Corporate’s attempt at a smarter internal pricing framework
Recognizing these challenges, corporate attempted to develop an internal pricing framework to reduce franchisee guesswork. While they lacked the machine learning (ML) resources of McDonald’s or Starbucks—who have spent over $1 billion developing in-house pricing optimization tools— they did the best they could under their constraints.
Their approach? Use competitor pricing to estimate local pricing power.
➡️ If McDonald’s charged $4.79 for a Big Mac while the market average was $5.99, corporate would recommend franchisees in that area price below the national average across the board.
➡️ Conversely, if local competitors priced higher than average, they encouraged franchisees to charge more.
This was an early recognition that data-driven pricing was the future. It was, in essence, an attempt to replicate what McDonald’s had built internally—but without the benefit of advanced ML models to dynamically adjust for SKU interactions, demand elasticity, and differing customer preferences between brands.
What was missing? Why even this wasn’t enough.
Despite the revenue team’s best efforts, their solution ultimately boiled down to a sophisticated version of a follow-the-leader approach to pricing which firms have been using for hundreds of years to set prices. While copying competitors is intuitive, the necessary assumptions are far reaching and prove false.
❌ Assumes demand between across brands is identical ➡️ if there is strong demand for McDonald’s in this area, then there must similarly be strong demand for our stores as well.
❌ Assumes competitors are themselves always pricing optimally ➡️ If McDonald’s prices above the national average then that must be the optimal price.
❌ Assumes that demand between SKUs is constant ➡️ If there is low demand for sandwiches in this area, there must similarly be low demand for coffee.
❌ Assumes there are no inter-SKU relationships ➡️ If we increase the price of fries by 5%, there will be no impact on sales of fountain drinks.
While their intuition was spot on and was an improvement over the raw spreadsheets of competitor data, it failed to drive meaningful change as the necessary assumptions do not hold true.

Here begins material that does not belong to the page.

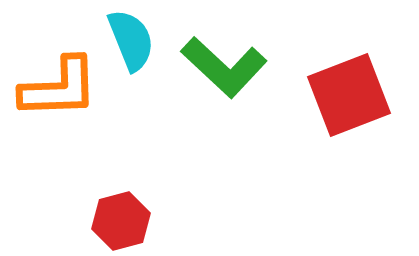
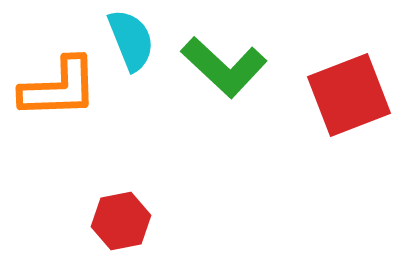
red hexagon: rotated 4 degrees clockwise
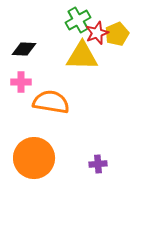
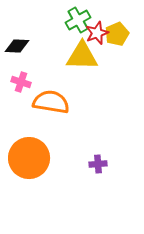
black diamond: moved 7 px left, 3 px up
pink cross: rotated 18 degrees clockwise
orange circle: moved 5 px left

A shared vision for the future
With franchisees demanding data-driven pricing recommendations and the corporate revenue team seeking an advanced solution to meet this need while maintaining oversight, deploying Pareto Pro emerged as the optimal choice.
Pareto Pro provides franchisees with monthly SKU-level pricing recommendations via an intuitive online interface, enabling them to assess product relationships—identifying which SKUs compete and which complement each other. While franchisees retain final pricing authority, their decisions are now informed by rigorous econometric modeling rather than intuition or the manual analysis of endless Excel files.
For the corporate revenue team, Pareto Pro eliminates the inefficiencies of distributing and managing tens of thousands of ad hoc Excel files. Instead of diverting resources to building internal tools, the team can now focus on high-impact strategic initiatives, confident that franchisees are operating with the best possible data. The platform’s Brand Control Dashboard further ensures alignment with corporate strategy by maintaining relative price relationships, setting guardrails on month-over-month price movements, and allowing the revenue team to approve recommendations before they reach stores.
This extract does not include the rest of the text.